DATA PROVIDED section start

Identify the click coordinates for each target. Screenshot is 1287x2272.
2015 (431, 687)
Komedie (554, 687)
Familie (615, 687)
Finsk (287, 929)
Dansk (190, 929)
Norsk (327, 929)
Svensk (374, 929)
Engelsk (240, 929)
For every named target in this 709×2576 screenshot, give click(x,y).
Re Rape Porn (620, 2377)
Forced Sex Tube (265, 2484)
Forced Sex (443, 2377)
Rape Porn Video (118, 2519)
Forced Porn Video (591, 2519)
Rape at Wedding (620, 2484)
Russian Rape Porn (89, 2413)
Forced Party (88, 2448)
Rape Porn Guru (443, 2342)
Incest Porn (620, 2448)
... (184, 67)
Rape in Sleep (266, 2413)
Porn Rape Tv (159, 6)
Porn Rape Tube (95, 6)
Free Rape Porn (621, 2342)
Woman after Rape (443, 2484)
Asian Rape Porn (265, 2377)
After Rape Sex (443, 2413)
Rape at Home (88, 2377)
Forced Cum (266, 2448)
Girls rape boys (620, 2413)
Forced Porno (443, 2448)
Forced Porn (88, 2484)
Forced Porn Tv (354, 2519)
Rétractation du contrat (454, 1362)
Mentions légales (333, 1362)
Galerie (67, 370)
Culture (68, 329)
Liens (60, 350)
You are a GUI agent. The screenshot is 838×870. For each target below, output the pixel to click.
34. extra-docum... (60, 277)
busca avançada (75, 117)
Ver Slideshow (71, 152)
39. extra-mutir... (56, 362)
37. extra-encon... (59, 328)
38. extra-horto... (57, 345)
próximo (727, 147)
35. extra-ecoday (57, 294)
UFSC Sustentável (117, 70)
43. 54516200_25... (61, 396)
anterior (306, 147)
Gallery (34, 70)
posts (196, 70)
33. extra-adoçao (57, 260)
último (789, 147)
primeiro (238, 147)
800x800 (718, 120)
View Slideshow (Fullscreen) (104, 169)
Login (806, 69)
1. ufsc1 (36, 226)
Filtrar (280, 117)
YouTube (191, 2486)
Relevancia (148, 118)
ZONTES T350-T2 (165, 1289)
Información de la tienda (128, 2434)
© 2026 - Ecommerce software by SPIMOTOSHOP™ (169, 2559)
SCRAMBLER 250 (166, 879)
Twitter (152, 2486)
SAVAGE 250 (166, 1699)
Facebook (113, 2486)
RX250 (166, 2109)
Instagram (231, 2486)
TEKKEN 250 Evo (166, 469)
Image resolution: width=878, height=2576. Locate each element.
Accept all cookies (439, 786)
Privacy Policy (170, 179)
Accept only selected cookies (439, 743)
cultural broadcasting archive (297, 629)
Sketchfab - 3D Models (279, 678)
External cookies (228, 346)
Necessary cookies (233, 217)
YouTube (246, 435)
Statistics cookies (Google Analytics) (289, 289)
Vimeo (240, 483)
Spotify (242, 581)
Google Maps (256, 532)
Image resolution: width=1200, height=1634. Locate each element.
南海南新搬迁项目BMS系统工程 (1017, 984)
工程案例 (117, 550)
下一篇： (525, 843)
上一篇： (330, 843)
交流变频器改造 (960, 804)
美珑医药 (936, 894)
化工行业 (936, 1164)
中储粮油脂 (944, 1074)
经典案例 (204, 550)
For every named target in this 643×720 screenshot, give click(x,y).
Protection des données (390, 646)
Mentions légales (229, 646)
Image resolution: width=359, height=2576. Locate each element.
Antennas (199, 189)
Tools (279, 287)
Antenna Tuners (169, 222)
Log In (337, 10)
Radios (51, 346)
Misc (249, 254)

DATA PROVIDED section end

## WHAT IS NEEDED
With both ends included, please retype exactly the lines from the line containing "Instagram (231, 2486)" to the final line of the data.

## FINISHED TASK
Instagram (231, 2486)
TEKKEN 250 Evo (166, 469)
Image resolution: width=878, height=2576. Locate each element.
Accept all cookies (439, 786)
Privacy Policy (170, 179)
Accept only selected cookies (439, 743)
cultural broadcasting archive (297, 629)
Sketchfab - 3D Models (279, 678)
External cookies (228, 346)
Necessary cookies (233, 217)
YouTube (246, 435)
Statistics cookies (Google Analytics) (289, 289)
Vimeo (240, 483)
Spotify (242, 581)
Google Maps (256, 532)
Image resolution: width=1200, height=1634. Locate each element.
南海南新搬迁项目BMS系统工程 (1017, 984)
工程案例 (117, 550)
下一篇： (525, 843)
上一篇： (330, 843)
交流变频器改造 (960, 804)
美珑医药 (936, 894)
化工行业 (936, 1164)
中储粮油脂 (944, 1074)
经典案例 (204, 550)
For every named target in this 643×720 screenshot, give click(x,y).
Protection des données (390, 646)
Mentions légales (229, 646)
Image resolution: width=359, height=2576. Locate each element.
Antennas (199, 189)
Tools (279, 287)
Antenna Tuners (169, 222)
Log In (337, 10)
Radios (51, 346)
Misc (249, 254)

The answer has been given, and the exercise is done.